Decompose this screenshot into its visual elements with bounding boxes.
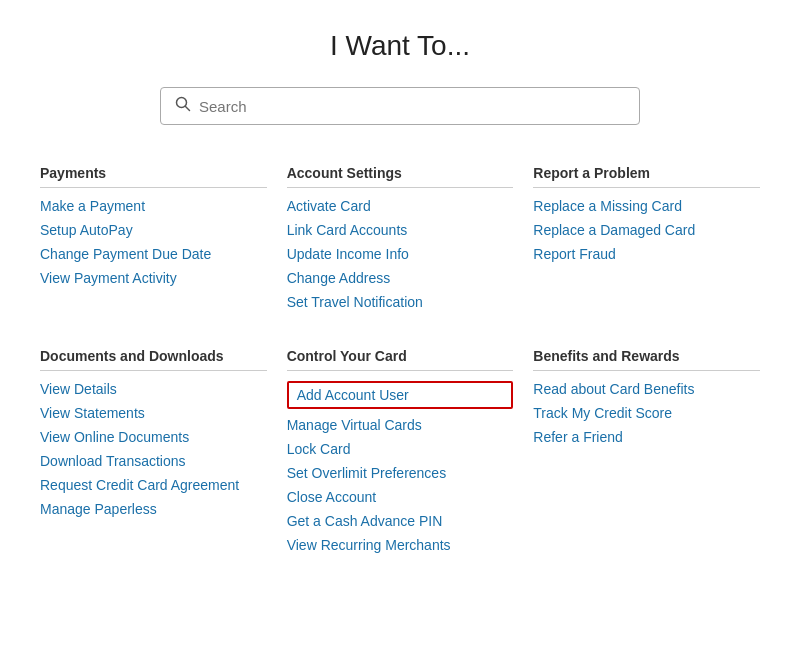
svg-line-1	[186, 107, 190, 111]
link-replace-missing[interactable]: Replace a Missing Card	[533, 198, 760, 214]
section-header-account-settings: Account Settings	[287, 165, 514, 188]
link-lock-card[interactable]: Lock Card	[287, 441, 514, 457]
page-title: I Want To...	[40, 30, 760, 62]
link-set-overlimit[interactable]: Set Overlimit Preferences	[287, 465, 514, 481]
link-read-card-benefits[interactable]: Read about Card Benefits	[533, 381, 760, 397]
section-report-problem: Report a Problem Replace a Missing Card …	[533, 165, 760, 318]
section-header-benefits: Benefits and Rewards	[533, 348, 760, 371]
link-view-recurring[interactable]: View Recurring Merchants	[287, 537, 514, 553]
link-view-payment-activity[interactable]: View Payment Activity	[40, 270, 267, 286]
link-replace-damaged[interactable]: Replace a Damaged Card	[533, 222, 760, 238]
link-link-card-accounts[interactable]: Link Card Accounts	[287, 222, 514, 238]
section-payments: Payments Make a Payment Setup AutoPay Ch…	[40, 165, 267, 318]
link-view-statements[interactable]: View Statements	[40, 405, 267, 421]
link-activate-card[interactable]: Activate Card	[287, 198, 514, 214]
link-manage-virtual-cards[interactable]: Manage Virtual Cards	[287, 417, 514, 433]
link-setup-autopay[interactable]: Setup AutoPay	[40, 222, 267, 238]
section-header-documents: Documents and Downloads	[40, 348, 267, 371]
section-account-settings: Account Settings Activate Card Link Card…	[287, 165, 514, 318]
link-add-account-user[interactable]: Add Account User	[287, 381, 514, 409]
link-request-agreement[interactable]: Request Credit Card Agreement	[40, 477, 267, 493]
link-view-details[interactable]: View Details	[40, 381, 267, 397]
link-change-address[interactable]: Change Address	[287, 270, 514, 286]
sections-grid: Payments Make a Payment Setup AutoPay Ch…	[40, 165, 760, 591]
search-input[interactable]	[199, 98, 625, 115]
section-header-payments: Payments	[40, 165, 267, 188]
search-box	[160, 87, 640, 125]
link-set-travel[interactable]: Set Travel Notification	[287, 294, 514, 310]
section-header-report-problem: Report a Problem	[533, 165, 760, 188]
search-container	[40, 87, 760, 125]
link-manage-paperless[interactable]: Manage Paperless	[40, 501, 267, 517]
section-control-your-card: Control Your Card Add Account User Manag…	[287, 348, 514, 561]
section-documents-downloads: Documents and Downloads View Details Vie…	[40, 348, 267, 561]
section-header-control-card: Control Your Card	[287, 348, 514, 371]
search-icon	[175, 96, 191, 116]
link-change-due-date[interactable]: Change Payment Due Date	[40, 246, 267, 262]
link-track-credit-score[interactable]: Track My Credit Score	[533, 405, 760, 421]
link-refer-friend[interactable]: Refer a Friend	[533, 429, 760, 445]
link-close-account[interactable]: Close Account	[287, 489, 514, 505]
link-update-income[interactable]: Update Income Info	[287, 246, 514, 262]
link-cash-advance-pin[interactable]: Get a Cash Advance PIN	[287, 513, 514, 529]
section-benefits-rewards: Benefits and Rewards Read about Card Ben…	[533, 348, 760, 561]
link-make-payment[interactable]: Make a Payment	[40, 198, 267, 214]
link-download-transactions[interactable]: Download Transactions	[40, 453, 267, 469]
link-view-online-docs[interactable]: View Online Documents	[40, 429, 267, 445]
link-report-fraud[interactable]: Report Fraud	[533, 246, 760, 262]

:::

■ Assignment
What this calls for is a word-for-word copy of the listing above, pictures excluded.

■ Expected answer
Decompose this screenshot into its visual elements with bounding boxes.
svg-line-1	[186, 107, 190, 111]
link-replace-missing[interactable]: Replace a Missing Card	[533, 198, 760, 214]
section-header-account-settings: Account Settings	[287, 165, 514, 188]
link-lock-card[interactable]: Lock Card	[287, 441, 514, 457]
page-title: I Want To...	[40, 30, 760, 62]
link-set-overlimit[interactable]: Set Overlimit Preferences	[287, 465, 514, 481]
link-read-card-benefits[interactable]: Read about Card Benefits	[533, 381, 760, 397]
section-report-problem: Report a Problem Replace a Missing Card …	[533, 165, 760, 318]
section-header-benefits: Benefits and Rewards	[533, 348, 760, 371]
link-view-recurring[interactable]: View Recurring Merchants	[287, 537, 514, 553]
link-view-payment-activity[interactable]: View Payment Activity	[40, 270, 267, 286]
link-replace-damaged[interactable]: Replace a Damaged Card	[533, 222, 760, 238]
link-link-card-accounts[interactable]: Link Card Accounts	[287, 222, 514, 238]
section-payments: Payments Make a Payment Setup AutoPay Ch…	[40, 165, 267, 318]
link-view-statements[interactable]: View Statements	[40, 405, 267, 421]
link-activate-card[interactable]: Activate Card	[287, 198, 514, 214]
link-manage-virtual-cards[interactable]: Manage Virtual Cards	[287, 417, 514, 433]
link-setup-autopay[interactable]: Setup AutoPay	[40, 222, 267, 238]
section-header-documents: Documents and Downloads	[40, 348, 267, 371]
section-account-settings: Account Settings Activate Card Link Card…	[287, 165, 514, 318]
link-add-account-user[interactable]: Add Account User	[287, 381, 514, 409]
link-request-agreement[interactable]: Request Credit Card Agreement	[40, 477, 267, 493]
link-view-details[interactable]: View Details	[40, 381, 267, 397]
link-change-address[interactable]: Change Address	[287, 270, 514, 286]
sections-grid: Payments Make a Payment Setup AutoPay Ch…	[40, 165, 760, 591]
search-input[interactable]	[199, 98, 625, 115]
section-header-payments: Payments	[40, 165, 267, 188]
search-box	[160, 87, 640, 125]
link-set-travel[interactable]: Set Travel Notification	[287, 294, 514, 310]
section-header-report-problem: Report a Problem	[533, 165, 760, 188]
search-container	[40, 87, 760, 125]
link-manage-paperless[interactable]: Manage Paperless	[40, 501, 267, 517]
section-control-your-card: Control Your Card Add Account User Manag…	[287, 348, 514, 561]
section-documents-downloads: Documents and Downloads View Details Vie…	[40, 348, 267, 561]
section-header-control-card: Control Your Card	[287, 348, 514, 371]
search-icon	[175, 96, 191, 116]
link-change-due-date[interactable]: Change Payment Due Date	[40, 246, 267, 262]
link-track-credit-score[interactable]: Track My Credit Score	[533, 405, 760, 421]
link-refer-friend[interactable]: Refer a Friend	[533, 429, 760, 445]
link-close-account[interactable]: Close Account	[287, 489, 514, 505]
link-update-income[interactable]: Update Income Info	[287, 246, 514, 262]
link-cash-advance-pin[interactable]: Get a Cash Advance PIN	[287, 513, 514, 529]
section-benefits-rewards: Benefits and Rewards Read about Card Ben…	[533, 348, 760, 561]
link-make-payment[interactable]: Make a Payment	[40, 198, 267, 214]
link-download-transactions[interactable]: Download Transactions	[40, 453, 267, 469]
link-view-online-docs[interactable]: View Online Documents	[40, 429, 267, 445]
link-report-fraud[interactable]: Report Fraud	[533, 246, 760, 262]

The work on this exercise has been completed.